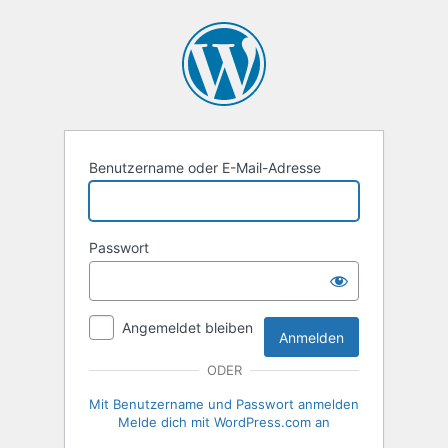
Anmelden
Benutzername oder E-Mail-Adresse
Passwort
Angemeldet bleiben
ODER
Mit Benutzername und Passwort anmelden
Melde dich mit WordPress.com an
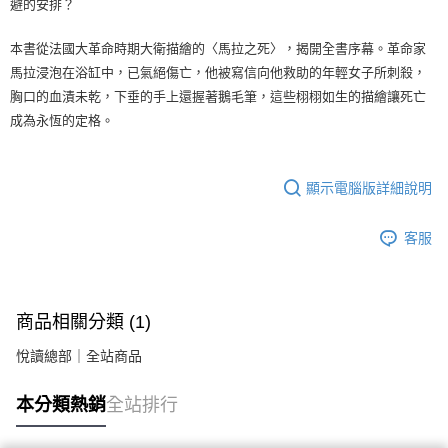
避的安排？
本書從法國大革命時期大衛描繪的〈馬拉之死〉，揭開全書序幕。革命家
馬拉浸泡在浴缸中，已氣絕傷亡，他被寫信向他救助的年輕女子所刺殺，
胸口的血漬未乾，下垂的手上還握著鵝毛筆，這些栩栩如生的描繪讓死亡
成為永恆的定格。
顯示電腦版詳細說明
客服
商品相關分類 (1)
悅讀總部｜全站商品
本分類熱銷
全站排行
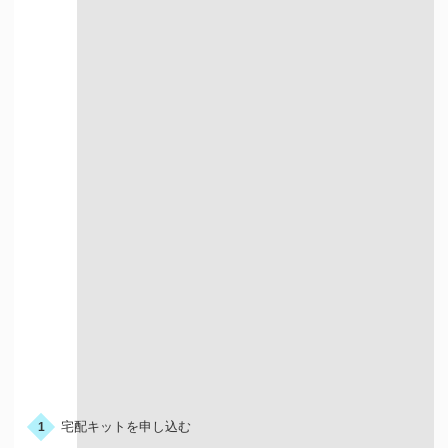
店舗買取について詳しく知る
宅配での買取
お申込みの流れ
宅配キットを申し込む
1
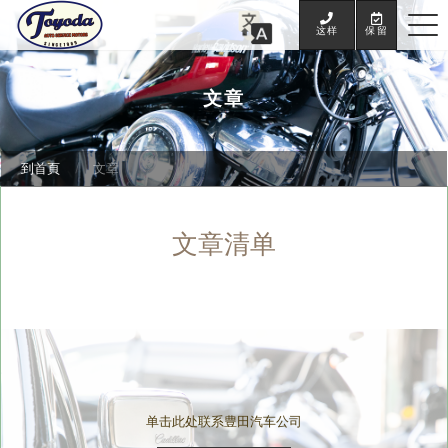
这样
保留
文章
到首頁
文章
文章清单
单击此处联系豊田汽车公司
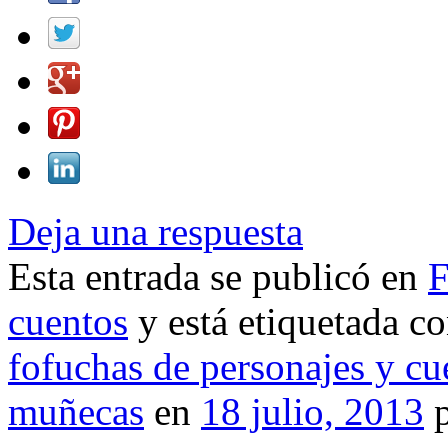
Deja una respuesta
Esta entrada se publicó en
F
cuentos
y está etiquetada c
fofuchas de personajes y cu
muñecas
en
18 julio, 2013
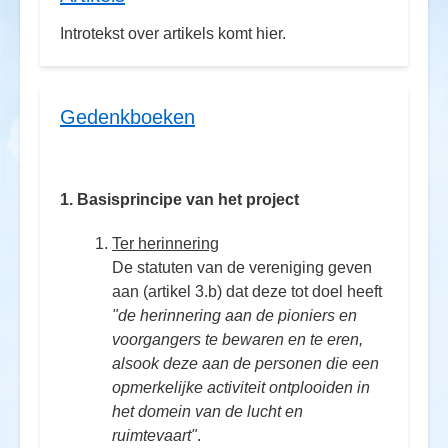
Introtekst over artikels komt hier.
Gedenkboeken
1. Basisprincipe van het project
Ter herinnering
De statuten van de vereniging geven
aan (artikel 3.b) dat deze tot doel heeft
"de herinnering aan de pioniers en
voorgangers te bewaren en te eren,
alsook deze aan de personen die een
opmerkelijke activiteit ontplooiden in
het domein van de lucht en
ruimtevaart"
.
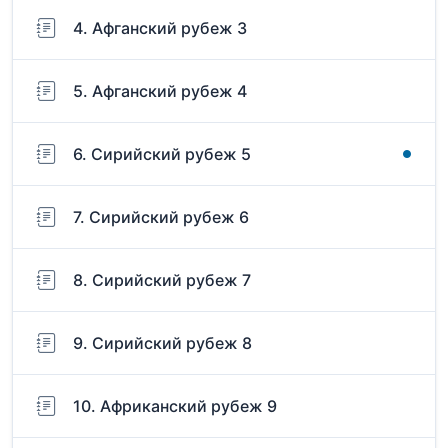
4. Афганский рубеж 3
5. Афганский рубеж 4
6. Сирийский рубеж 5
7. Сирийский рубеж 6
8. Сирийский рубеж 7
9. Сирийский рубеж 8
10. Африканский рубеж 9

========

§ Exercise aim:
The required output is every line from the one containing "Angemeldet bleiben" through the last line of the records, inclusive, reproduced exactly and without pictures.

§ Final answer:
Angemeldet bleiben
ODER
Mit Benutzername und Passwort anmelden
Melde dich mit WordPress.com an
避的安排？
本書從法國大革命時期大衛描繪的〈馬拉之死〉，揭開全書序幕。革命家
馬拉浸泡在浴缸中，已氣絕傷亡，他被寫信向他救助的年輕女子所刺殺，
胸口的血漬未乾，下垂的手上還握著鵝毛筆，這些栩栩如生的描繪讓死亡
成為永恆的定格。
顯示電腦版詳細說明
客服
商品相關分類 (1)
悅讀總部｜全站商品
本分類熱銷
全站排行
店舗買取について詳しく知る
宅配での買取
お申込みの流れ
宅配キットを申し込む
1
这样
保留
文章
到首頁
文章
文章清单
单击此处联系豊田汽车公司
Deja una respuesta
Esta entrada se publicó en
F
cuentos
y está etiquetada c
fofuchas de personajes y cu
muñecas
en
18 julio, 2013
Introtekst over artikels komt hier.
Gedenkboeken
1. Basisprincipe van het project
Ter herinnering
De statuten van de vereniging geven
aan (artikel 3.b) dat deze tot doel heeft
"de herinnering aan de pioniers en
voorgangers te bewaren en te eren,
alsook deze aan de personen die een
opmerkelijke activiteit ontplooiden in
het domein van de lucht en
ruimtevaart"
.
4. Афганский рубеж 3
5. Афганский рубеж 4
6. Сирийский рубеж 5
7. Сирийский рубеж 6
8. Сирийский рубеж 7
9. Сирийский рубеж 8
10. Африканский рубеж 9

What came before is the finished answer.